Newspapers, according to my former classmates working at them and people I
meet at industry events, seem to still be run by people over 45, who for the
most part think they'll be able to sneak out the backdoor just before the
whole thing falls apart.

As I said in another thread, I'm here in Chicago trying to figure out how to
kill off the local papers. After months wasted spent working on features and
design and stuff that doesn't really matter if you don't have a plan, I've
started calling up companies that advertise in local neighborhood papers and
meeting with them. Met with three on Thursday. I'm making this up as I go
along but here's what I more or less was asking:

1\. Who are you trying to reach? 2\. How are you doing it now? 3\. What works
well about that approach? 4\. What's not working well for you?

Pretty basic stuff, right?

Here's what I'm learning so far:

1\. Small neighborhood businesses (think of 37Signals Italian restaurant
analogy) are advertising in weekly neighborhood papers like this one:
<http://www.hpherald.com/>

They're paying about $250-300 for a 4 inch square ad that runs in the paper
and on the web....which is a static PDF (!) that gets updated once a week. A
back of napkin calculation following a look through that paper leads me to
believe they're selling 8-12k in ads in it each week.

The businesses tell me this tool is prohibitively expensive and don't like
that you can't measure its results.

Now, I asked them what they'd rather have, and they tried to pitch me on some
kind of online coupon setup, where people could print off coupons and the
businesses pay me each month based on how many coupons they tally up. This
seems like a suckers game.

But a few ideas I'm toying with that could be better for them:

1\. A daily neighborhood e-mail. They would be paying to reach X inboxes and
could measure click-thru's using e-mail tools. Each e-mail would have a short
article on something cool in the neighborhood, a la Daily Candy and extensive
upcoming event listings (more on that below). Once you get enough of a
subscriber base, then you start publishing the content to the web as well to
rack in the pageviews and let readers connect.
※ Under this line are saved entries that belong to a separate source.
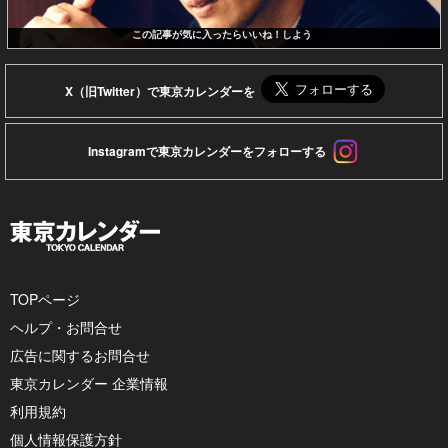
この記事が気に入ったらいいね！しよう
X（旧Twitter）で東京カレンダーを
Instagramで東京カレンダーをフォローする
TOPページ
ヘルプ・お問合せ
広告に関するお問合せ
東京カレンダー 企業情報
利用規約
個人情報保護方針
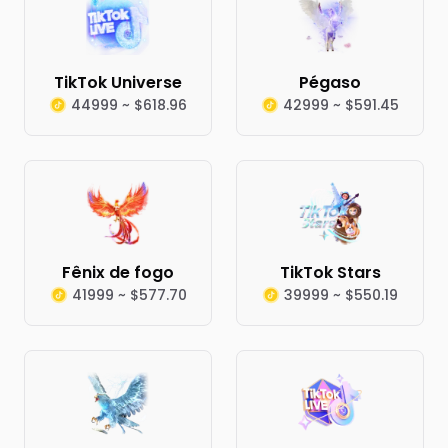
TikTok Universe
Pégaso
44999 ~ $618.96
42999 ~ $591.45
Fênix de fogo
TikTok Stars
41999 ~ $577.70
39999 ~ $550.19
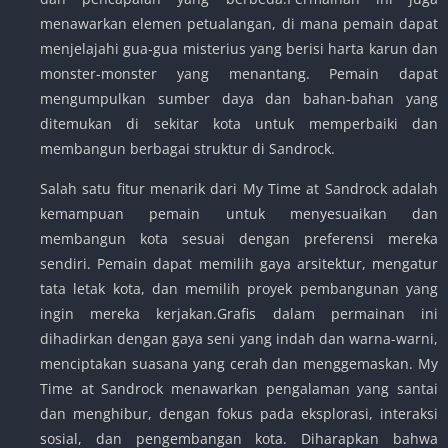
menawarkan elemen petualangan, di mana pemain dapat
menjelajahi gua-gua misterius yang berisi harta karun dan
monster-monster yang menantang. Pemain dapat
mengumpulkan sumber daya dan bahan-bahan yang
ditemukan di sekitar kota untuk memperbaiki dan
membangun berbagai struktur di Sandrock.
Salah satu fitur menarik dari My Time at Sandrock adalah
kemampuan pemain untuk menyesuaikan dan
membangun kota sesuai dengan preferensi mereka
sendiri. Pemain dapat memilih gaya arsitektur, mengatur
tata letak kota, dan memilih proyek pembangunan yang
ingin mereka kerjakan.Grafis dalam permainan ini
dihadirkan dengan gaya seni yang indah dan warna-warni,
menciptakan suasana yang cerah dan menggemaskan. My
Time at Sandrock menawarkan pengalaman yang santai
dan menghibur, dengan fokus pada eksplorasi, interaksi
sosial, dan pengembangan kota. Diharapkan bahwa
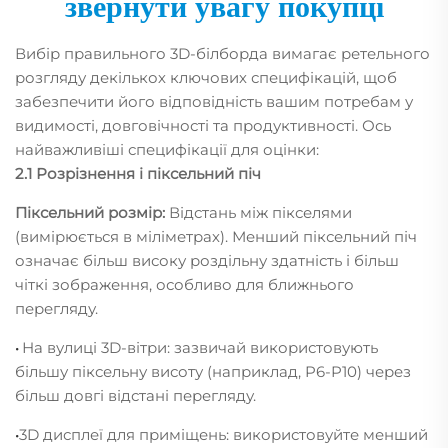
звернути увагу покупці
Вибір правильного 3D-білборда вимагає ретельного
розгляду декількох ключових специфікацій, щоб
забезпечити його відповідність вашим потребам у
видимості, довговічності та продуктивності. Ось
найважливіші специфікації для оцінки:
2.1 Розрізнення і піксельний піч
Піксельний розмір:
Відстань між пікселями
(вимірюється в міліметрах). Менший піксельний піч
означає більш високу роздільну здатність і більш
чіткі зображення, особливо для ближнього
перегляду.
На вулиці 3D-вітри: зазвичай використовують
•
більшу піксельну висоту (наприклад, P6-P10) через
більш довгі відстані перегляду.
3D дисплеї для приміщень: використовуйте менший
•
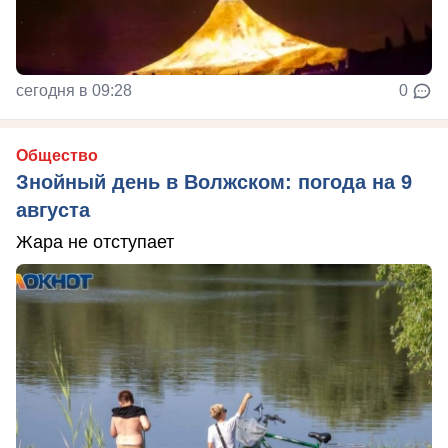
сегодня в 09:28
0
Общество
Знойный день в Волжском: погода на 9
августа
Жара не отступает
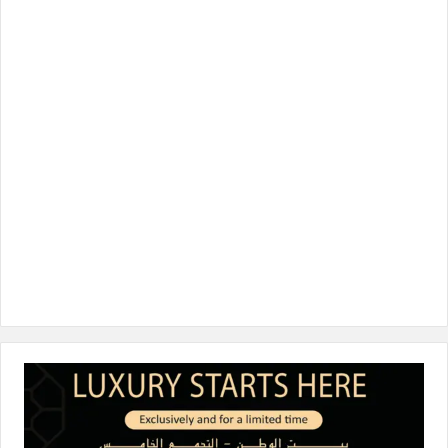
ب
ت
ك
ت
T
و
ر
د
ق
o
ك
إ
ر
k
ن
ا
م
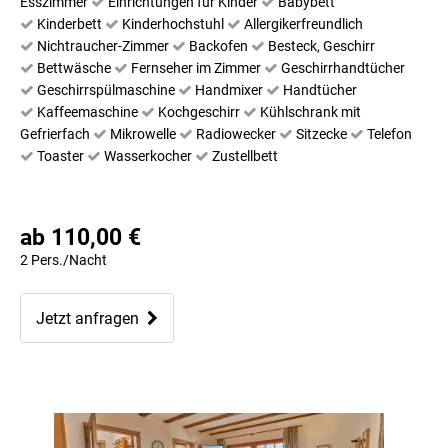
Esszimmer
Einrichtungen für Kinder
Babybett
Kinderbett
Kinderhochstuhl
Allergikerfreundlich
Nichtraucher-Zimmer
Backofen
Besteck, Geschirr
Bettwäsche
Fernseher im Zimmer
Geschirrhandtücher
Geschirrspülmaschine
Handmixer
Handtücher
Kaffeemaschine
Kochgeschirr
Kühlschrank mit
Gefrierfach
Mikrowelle
Radiowecker
Sitzecke
Telefon
Toaster
Wasserkocher
Zustellbett
ab 110,00 €
2 Pers./Nacht
Jetzt anfragen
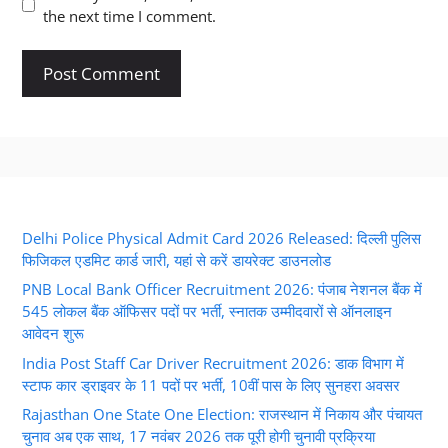
the next time I comment.
Delhi Police Physical Admit Card 2026 Released: दिल्ली पुलिस
फिजिकल एडमिट कार्ड जारी, यहां से करें डायरेक्ट डाउनलोड
PNB Local Bank Officer Recruitment 2026: पंजाब नेशनल बैंक में
545 लोकल बैंक ऑफिसर पदों पर भर्ती, स्नातक उम्मीदवारों से ऑनलाइन
आवेदन शुरू
India Post Staff Car Driver Recruitment 2026: डाक विभाग में
स्टाफ कार ड्राइवर के 11 पदों पर भर्ती, 10वीं पास के लिए सुनहरा अवसर
Rajasthan One State One Election: राजस्थान में निकाय और पंचायत
चुनाव अब एक साथ, 17 नवंबर 2026 तक पूरी होगी चुनावी प्रक्रिया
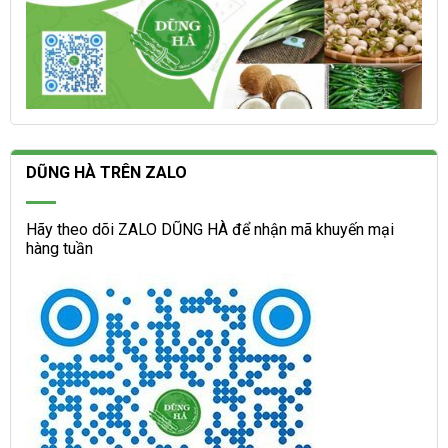
DŨNG HÀ TRÊN ZALO
Hãy theo dõi ZALO DŨNG HÀ để nhận mã khuyến mại
hàng tuần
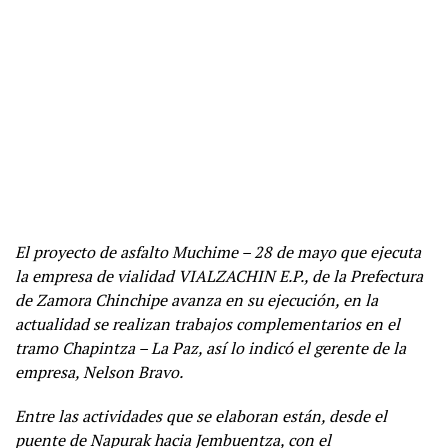
El proyecto de asfalto Muchime – 28 de mayo que ejecuta
la empresa de vialidad VIALZACHIN E.P., de la Prefectura
de Zamora Chinchipe avanza en su ejecución, en la
actualidad se realizan trabajos complementarios en el
tramo Chapintza – La Paz, así lo indicó el gerente de la
empresa, Nelson Bravo.
Entre las actividades que se elaboran están, desde el
puente de Napurak hacia Jembuentza, con el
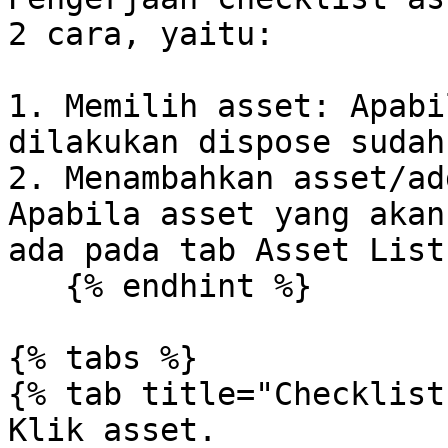
2 cara, yaitu:

1. Memilih asset: Apabi
dilakukan dispose sudah
2. Menambahkan asset/ad
Apabila asset yang akan
ada pada tab Asset List.
   {% endhint %}

{% tabs %}

{% tab title="Checklist
Klik asset.
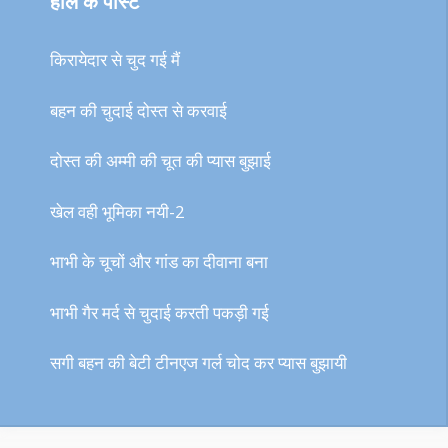
हाल के पोस्ट
किरायेदार से चुद गई मैं
बहन की चुदाई दोस्त से करवाई
दोस्त की अम्मी की चूत की प्यास बुझाई
खेल वही भूमिका नयी-2
भाभी के चूचों और गांड का दीवाना बना
भाभी गैर मर्द से चुदाई करती पकड़ी गई
सगी बहन की बेटी टीनएज गर्ल चोद कर प्यास बुझायी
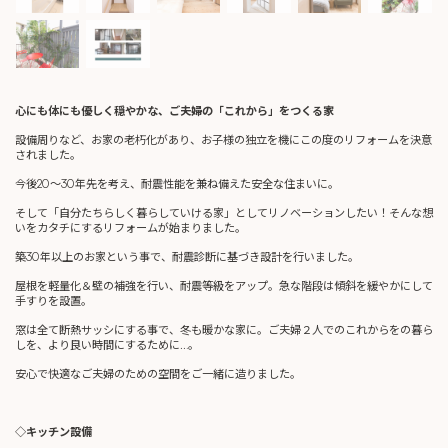
心にも体にも優しく穏やかな、ご夫婦の「これから」をつくる家
設備周りなど、お家の老朽化があり、お子様の独立を機にこの度のリフォームを決意
されました。
今後20～30年先を考え、耐震性能を兼ね備えた安全な住まいに。
そして「自分たちらしく暮らしていける家」としてリノベーションしたい！そんな想
いをカタチにするリフォームが始まりました。
築30年以上のお家という事で、耐震診断に基づき設計を行いました。
屋根を軽量化＆壁の補強を行い、耐震等級をアップ。急な階段は傾斜を緩やかにして
手すりを設置。
窓は全て断熱サッシにする事で、冬も暖かな家に。ご夫婦２人でのこれからをの暮ら
しを、より良い時間にするために…。
安心で快適なご夫婦のための空間をご一緒に造りました。
◇キッチン設備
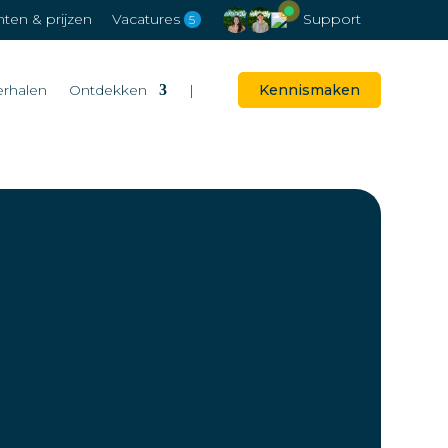
en & prijzen
Vacatures
Support
5
erhalen
Ontdekken
|
Kennismaken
2\. Stepping in as their go-to guy to manage their adwords/CPC campaigns. This
would be a lot less fun, but is a direction worth considering. Some of these
little restaurants could be well served from getting listed high for certain
searches and getting optimized on Google Maps, for example.

Other observation that I'm still trying to make sense of:

The people I'm meeting with say they'd like a place to find neighborhood
events.

As a guy who hangs out on Hacker News, I am aware of going.com, eventful.com,
upcoming, craigslist and all manner of event sites. Yelp, The Onions new
decider.com site, all sorts of people are doing them.

And yet these advertisers had never heard of any of them and the people at the
community groups said they wanted a decent online neighborhood calendar.

Which got me thinking that maybe a Garysguide.org-style events site for
neighborhood events could play well. Start with just a few neighborhoods with
loud identities and own them, get known as the place to go to see what's
happening in those hoods. Perhaps this would be the web-half of the daily
newsletter.

Anyway, the future of journalism conversation is fascinating. I'd be
interested in any suggestions or observations from the peanut gallery on here.
As I said, I'm making this up as I go along. A network of cheap, scalable,
interesting neighborhood event + news sites seems like something that might be
attractive if you can pull in the local eyeballs.

Thoughts?

As for Wired's advertising/editorial ratio, FWIW I just asked my friends
working at magazines about it and they say that the ideal ratio is 40% ads and
60% editorial. I'm looking around online for some backup on that front and not
finding much to be honest, but that's what they're teaching at j-school on the
subject. So Wired's probably hurting if they're over 50% ads.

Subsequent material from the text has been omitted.